* Saved data entries
++++++++++
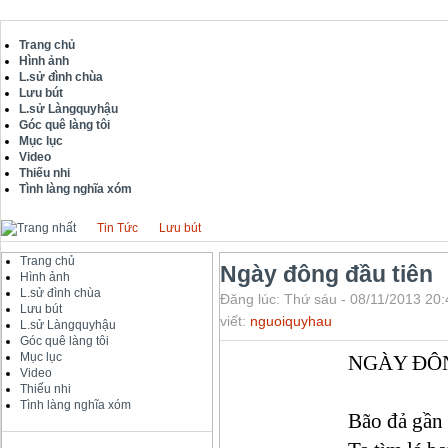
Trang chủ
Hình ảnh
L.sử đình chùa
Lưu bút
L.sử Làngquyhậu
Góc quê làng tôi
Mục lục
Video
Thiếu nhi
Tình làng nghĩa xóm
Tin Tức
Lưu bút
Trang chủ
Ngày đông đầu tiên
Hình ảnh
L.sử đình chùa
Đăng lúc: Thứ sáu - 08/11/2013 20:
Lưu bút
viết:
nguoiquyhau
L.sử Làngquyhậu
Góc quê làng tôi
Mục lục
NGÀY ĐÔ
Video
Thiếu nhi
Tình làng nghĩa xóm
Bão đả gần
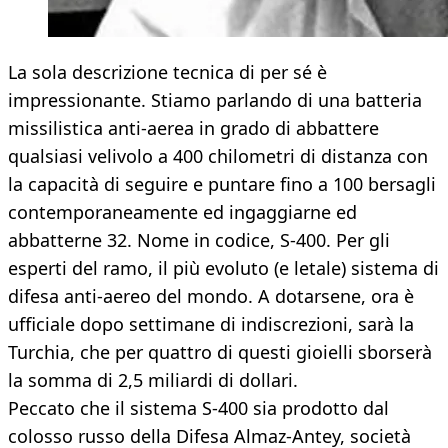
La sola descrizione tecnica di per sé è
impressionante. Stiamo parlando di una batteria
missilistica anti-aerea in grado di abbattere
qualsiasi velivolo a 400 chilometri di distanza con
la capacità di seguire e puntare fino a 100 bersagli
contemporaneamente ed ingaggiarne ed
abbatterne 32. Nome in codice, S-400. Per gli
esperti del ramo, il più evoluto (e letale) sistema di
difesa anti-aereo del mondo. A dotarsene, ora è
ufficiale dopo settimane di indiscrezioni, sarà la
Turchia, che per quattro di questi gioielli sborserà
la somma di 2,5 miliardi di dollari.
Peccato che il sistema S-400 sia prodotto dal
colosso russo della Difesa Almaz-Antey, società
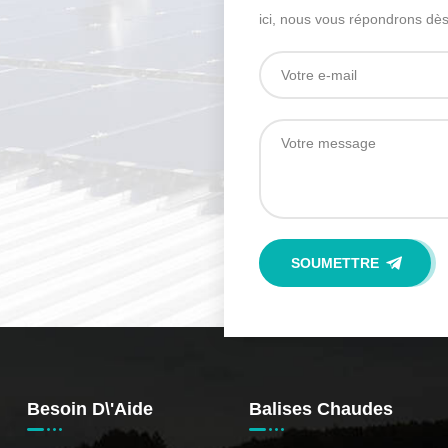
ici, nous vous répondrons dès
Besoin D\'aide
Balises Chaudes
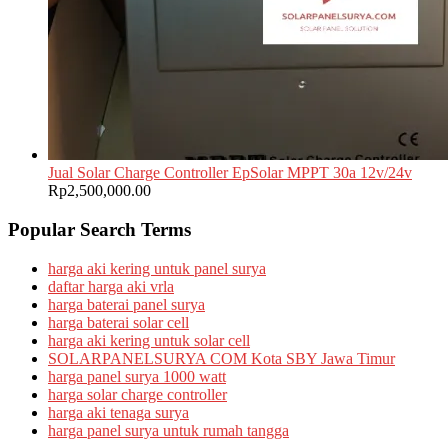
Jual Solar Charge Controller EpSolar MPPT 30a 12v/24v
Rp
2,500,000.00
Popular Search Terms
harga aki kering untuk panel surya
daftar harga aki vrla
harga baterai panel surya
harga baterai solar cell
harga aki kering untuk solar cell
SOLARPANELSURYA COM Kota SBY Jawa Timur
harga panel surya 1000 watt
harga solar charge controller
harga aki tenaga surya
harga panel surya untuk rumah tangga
++++++++++
* ACTION ITEM
For every entry, return its exact wording and leave out any image.

* ANSWER TO THE EXERCISE
Trang chủ
Hình ảnh
L.sử đình chùa
Lưu bút
L.sử Làngquyhậu
Góc quê làng tôi
Mục lục
Video
Thiếu nhi
Tình làng nghĩa xóm
Tin Tức
Lưu bút
Trang chủ
Ngày đông đầu tiên
Hình ảnh
L.sử đình chùa
Đăng lúc: Thứ sáu - 08/11/2013 20:
Lưu bút
viết:
nguoiquyhau
L.sử Làngquyhậu
Góc quê làng tôi
Mục lục
NGÀY ĐÔ
Video
Thiếu nhi
Tình làng nghĩa xóm
Bão đả gần
La sola descrizione tecnica di per sé è
impressionante. Stiamo parlando di una batteria
missilistica anti-aerea in grado di abbattere
qualsiasi velivolo a 400 chilometri di distanza con
la capacità di seguire e puntare fino a 100 bersagli
contemporaneamente ed ingaggiarne ed
abbatterne 32. Nome in codice, S-400. Per gli
esperti del ramo, il più evoluto (e letale) sistema di
difesa anti-aereo del mondo. A dotarsene, ora è
ufficiale dopo settimane di indiscrezioni, sarà la
Turchia, che per quattro di questi gioielli sborserà
la somma di 2,5 miliardi di dollari.
Peccato che il sistema S-400 sia prodotto dal
colosso russo della Difesa Almaz-Antey, società
ici, nous vous répondrons dès
Besoin D\'aide
Balises Chaudes
Jual Solar Charge Controller EpSolar MPPT 30a 12v/24v
Rp
2,500,000.00
Popular Search Terms
harga aki kering untuk panel surya
daftar harga aki vrla
harga baterai panel surya
harga baterai solar cell
harga aki kering untuk solar cell
SOLARPANELSURYA COM Kota SBY Jawa Timur
harga panel surya 1000 watt
harga solar charge controller
harga aki tenaga surya
harga panel surya untuk rumah tangga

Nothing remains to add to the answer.